Publié le par modimodi

J'en connais qui ont la peau dure, qui encaissent les coups et que rien ne marque, en surface comme en profondeur ! Certains durs à cuire, de vieux sangliers grognards, des politiciens éprouvés, des couennes triple épaisseur, des cuirs de baudet entrent dans la catégorie visée.

Pour ceux-là, il convient d'appliquer l'adage : "Plus fait douceur que violence !" Caressez-les dans le sens du poil, ils ronronneront sous la flatterie ou provoquez leur apparente insensibilité et vous les verrez se tortiller irrésistiblement ! Comment ? Passez-leur la brosse à reluire ou soyez leur poil à gratter !

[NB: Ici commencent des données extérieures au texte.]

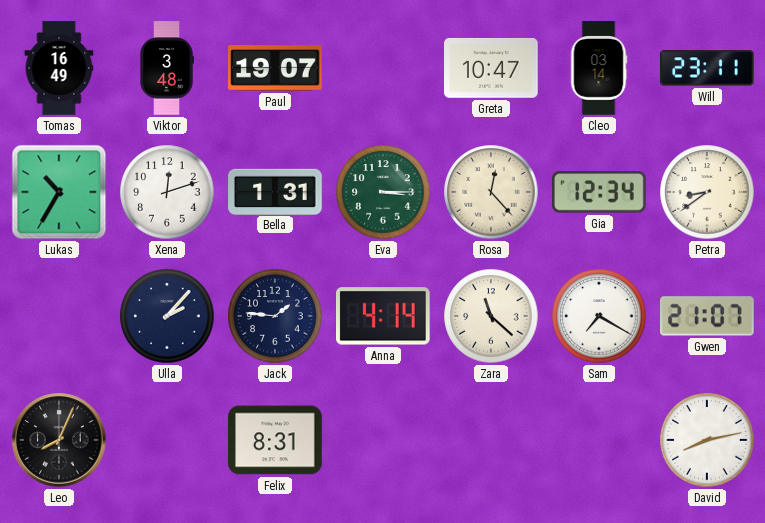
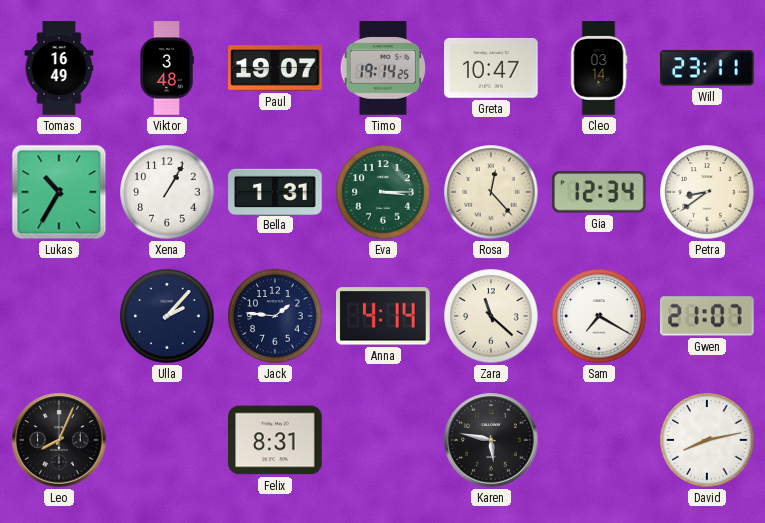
Timo: none -> 19:14
Xena: 12:12 -> 1:05
Karen: none -> 5:47
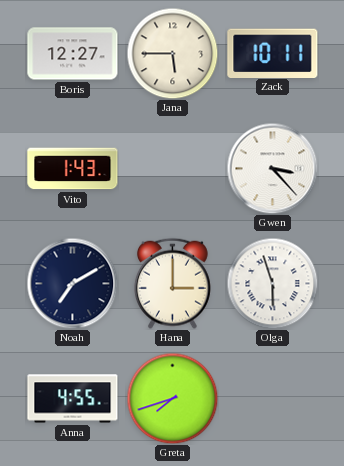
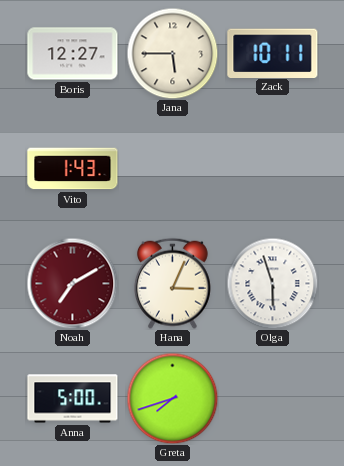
Gwen: 3:23 -> none
Noah dial: navy -> burgundy
Hana: 3:00 -> 3:04
Anna: 4:55 -> 5:00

Nous avons tous fait l'expérience dans les cours de récréation ou dans les balades dans la nature de la bonne blague potache qui consiste à glisser dans le cou, les poils contenus dans les cynorrhodons ! Effet immédiat ! Vous vous trémoussez essayant d'atteindre l'endroit irrité ! Bien sûr, vous avez beau vous désarticuler l'épaule et agiter vos bras, l'endroit picoté reste inaccessible. Vous vous débattez sous les quolibets et la poilade de vos congénères.

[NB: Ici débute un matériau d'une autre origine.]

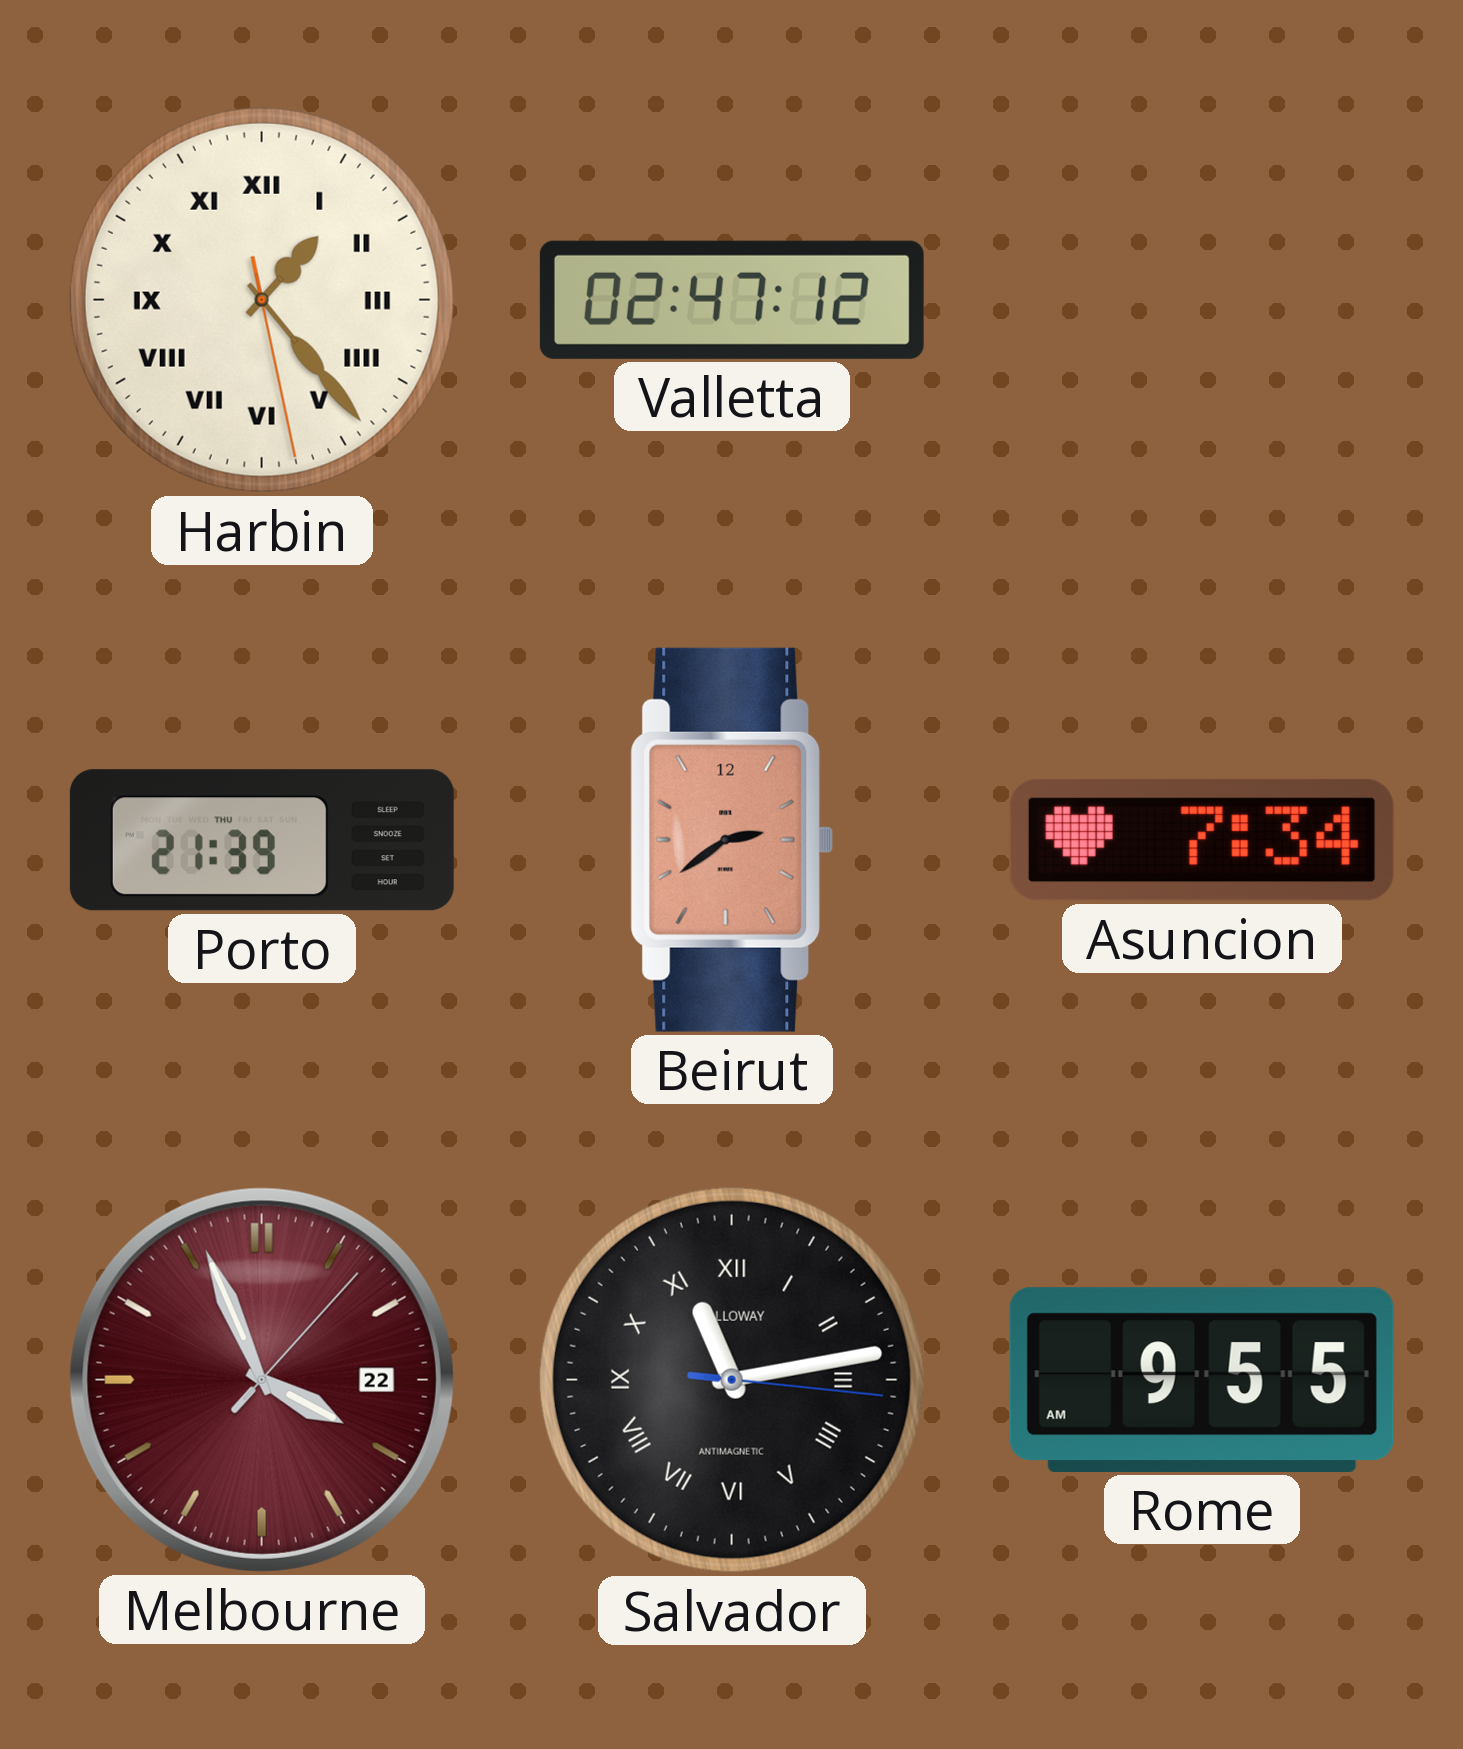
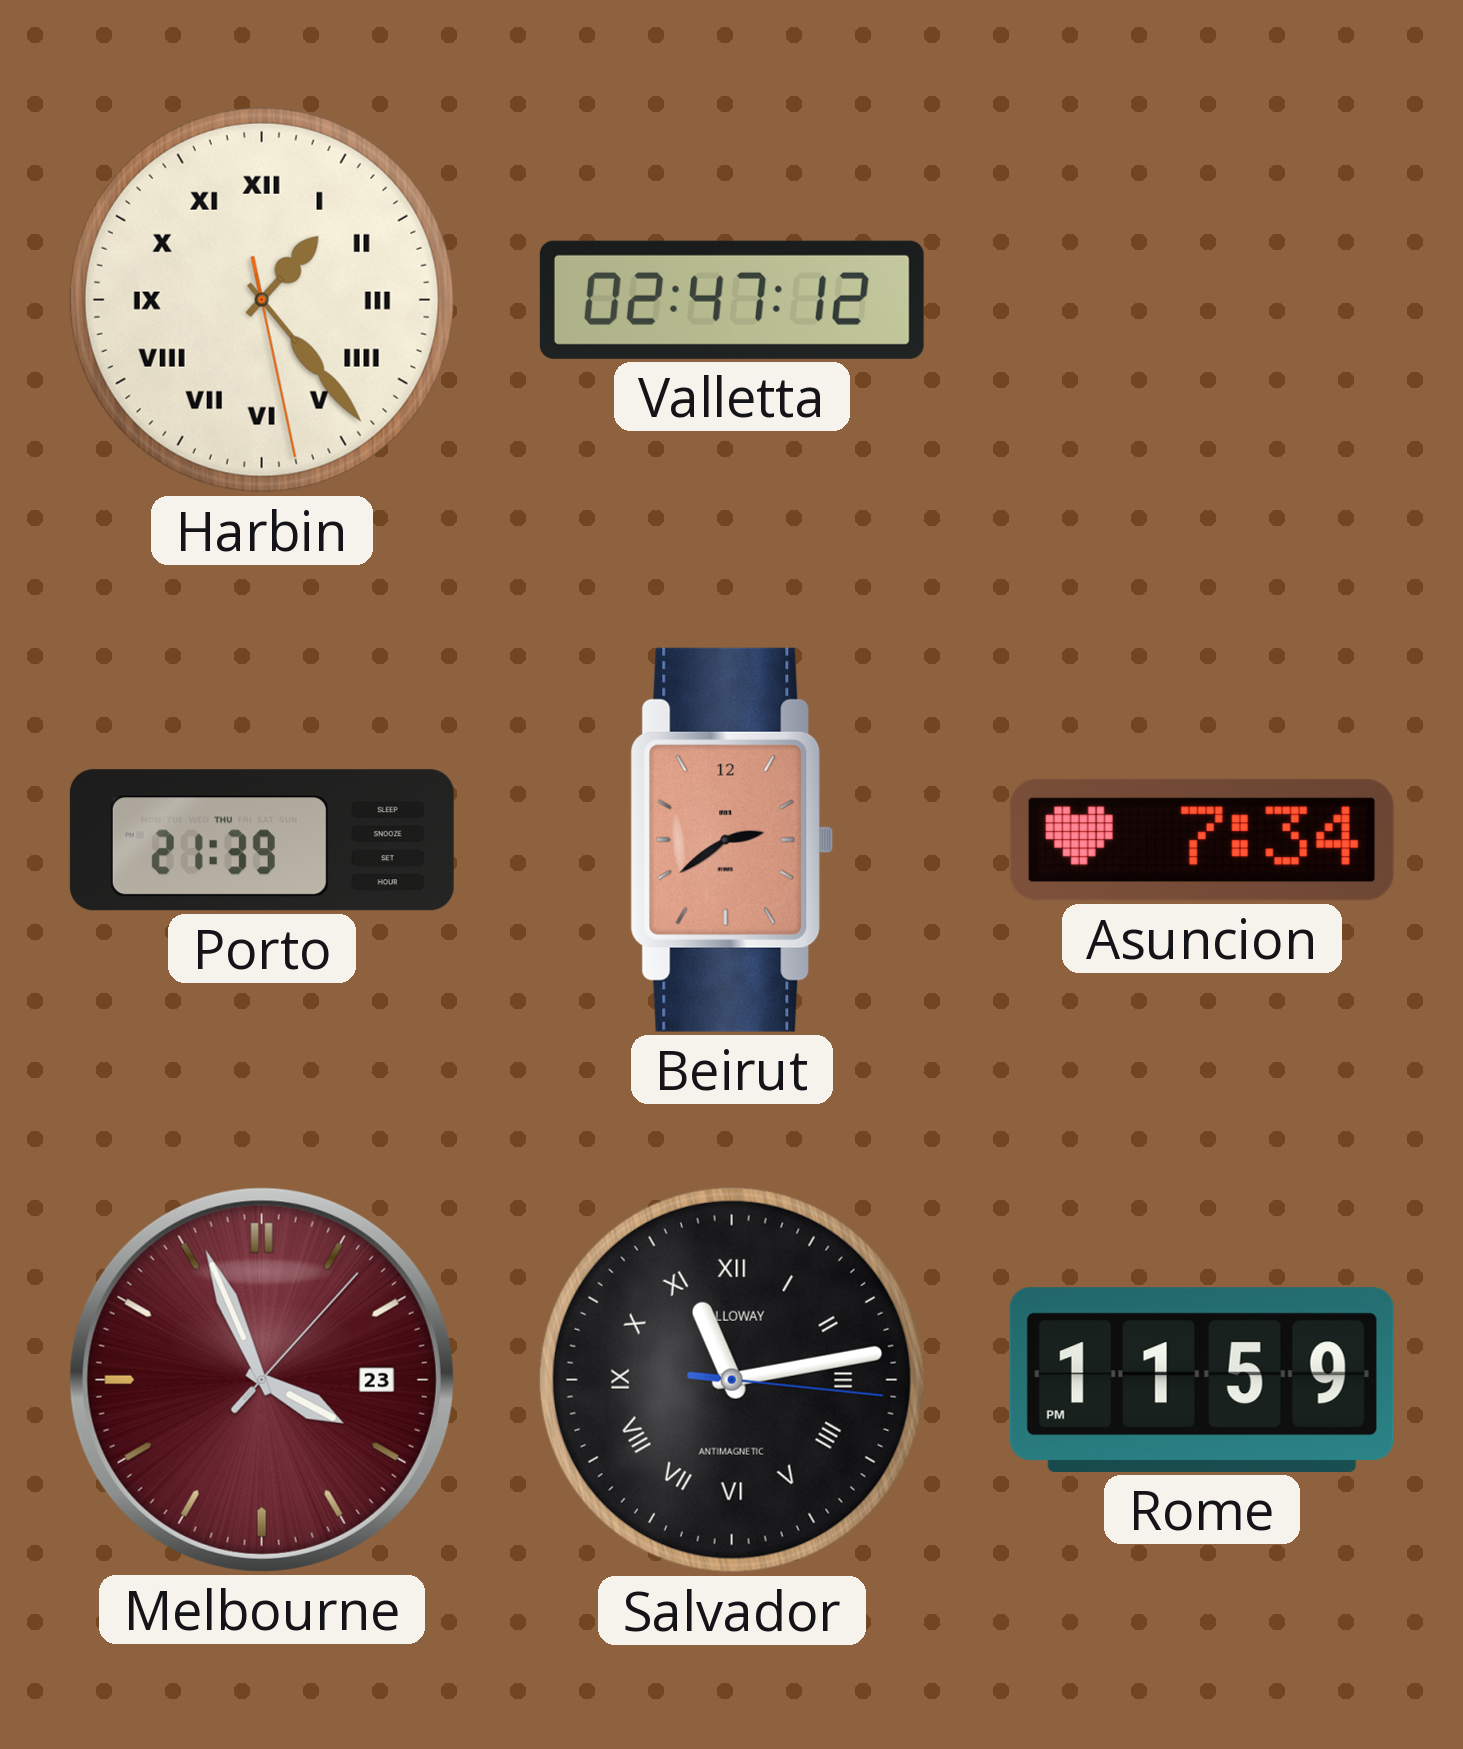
Melbourne date: 22 -> 23
Rome: 9:55 -> 11:59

La farce fonctionne toujours ! Certains humains provocateurs ont ainsi le pouvoir de provoquer des démangeaisons et de vous narguer avec l'air de : "Vous pouvez toujours, vous gratter !" Efficace ! Votre agacement est visible ! Vous aimeriez les écorcher vif !

Il est parfois redoutable de déranger. Sans parler de l'ordre établi, le seul fait de bouleverser l'opinion, de remuer des idées, de secouer les esprits en les questionnant suffit à vous rendre dangereux. Socrate, à Athènes en a fait les frais, accusé par le tribunal de l'Héliée de corrompre la jeunesse, de faire preuve d'impiété en remettant en cause le Panthéon, en niant les dieux de ses ancêtres et en voulant introduire de nouvelles divinités.

Si vous n'êtes pas conventionnel, le poison de votre pensée peut vous amener à prendre la ciguë mortelle ! La justice populaire, c'est comme la vindicte, une possibilité d'accuser, de condamner et de rassurer la conformité populiste bien-pensante, ce ramassis de démocrates démagogues, à tout crin !

Il est bon d'éveiller mais le poil à gratter peut provoquer des dermites de conscience, des éruptions de colère ! Les chatouilleux peuvent avoir envie de vous faire la peau. Je ne peux m'empêcher alors de penser à la chanson populaire d'A Bruant : "A la Bastille, on aime bien Nini-Peau-d'chien !" qui aimait son "Bibi-la-Crème" !

Pourquoi cette soudaine idée ? Par simple association ! Car le Cynorrhodon, ce faux fruit du rosier ou de l'églantier signifie étymologiquement : rose de chien. En effet, l'akène de la fleur, de la rose canine a la réputation de lutter contre la rage. Si donc vous courtisez une Églantine qui a du chien, rassurez-vous, elle ne vous fera pas enrager ! D'ailleurs, à l'amour, a-t-on trouvé un jour, un vaccin efficace ?... Par contre, la belle peut vous pousser dans vos retranchements et vous ébranler jusqu'au fondement de vos sentiments.

Ne vous laissez pas récurer le cœur à la brosse de chiendent ni tanner les fesses et refiler du prurit. Savez-vous que les poils à gratter du cynorhodon sont aussi vulgairement appelés gratte-cul et qu'ils provoquent des démangeaisons au niveau de l'anus ?

Toi, ma douce, tu n'es heureusement pas à ranger dans la catégorie des farces et attrapes ! Notre amour sous les caresses n'est pas à rebrousse-poil. Seuls les frissons nous hérissent dans l'extase et nous élèvent de ciel de lit, en gratte-ciel et parfois, jusqu'au septième ciel ! Le duvet de ta peau, la soie de ta toison sont mes délices de gratte-papier !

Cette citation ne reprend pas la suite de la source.